Heritage Experiences relating to the First Nation People

The Elder Garry Sault from the New Credit First Nation pointed to the need to preserve the Indian culture that relates to folklore, traditions, language, and knowledge. When Indian culture started to disappear in North America as a result of the fatal encounter with the white man, the famous Swiss-German painter Karl Bodmer created more than 400 water colour paintings of finest quality and details of the indigenous Indian culture. This work of art was created during the years between 1832 and 1834 before photography was invented. His works to-day is strewn and can be seen in various museums in Canada and the United States. It represents an important inheritance of First Nation culture from past generations.

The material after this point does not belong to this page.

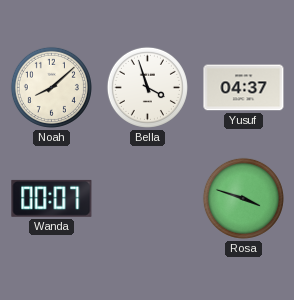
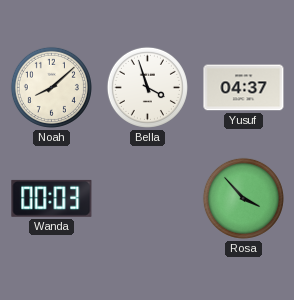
Wanda: 00:07 -> 00:03
Rosa: 3:48 -> 3:53
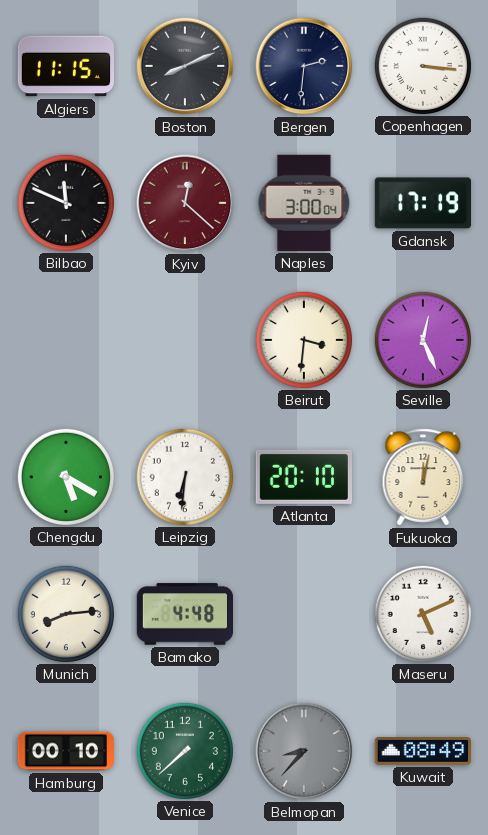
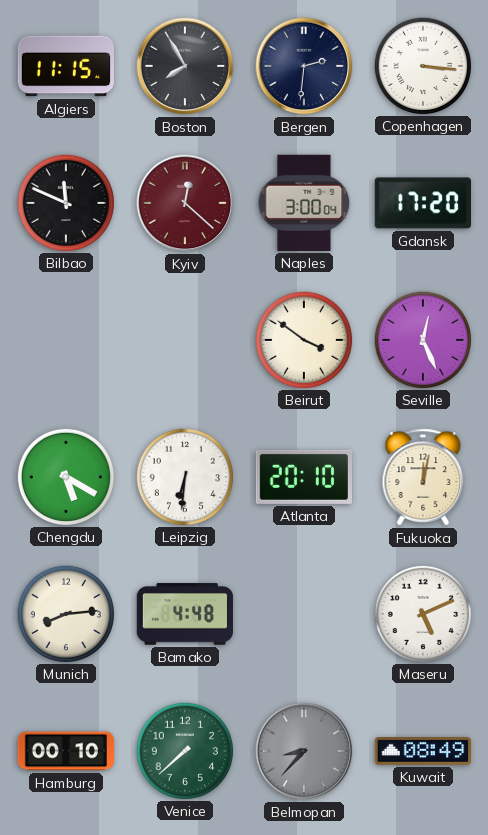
Boston: 8:11 -> 7:55
Gdansk: 17:19 -> 17:20
Beirut: 3:31 -> 3:51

Canada’s frontier diplomats of German heritage have been William Claus (1765-1826), son of Christian Daniel Claus (1727-1787), the well-known Diplomat born in Breunigam, Germany, and son-in-law of Sir William Johnson (1715-1774), member of the Johnson Dynasty that served in the Indian Department. Four years after Johnson’s death (Christian) Daniel Claus was appointed in August 1778 as a deputy agent for the Six Nations in Canada, subordinate to Guy Johnson, another son-in-law of Sir William Johnson. Until his death in 1787 (Christian) Daniel Claus supervised, with Colonel John Butler, known as leader of the Butler’s Rangers, the establishment of various groups in the resettlement of the Six Nations Indians at the Bay of Quinte and the Grand River, Ontario Canada.


The exhibits and guided tours remind visitors to Fort York today of this important time period of Canada’s history.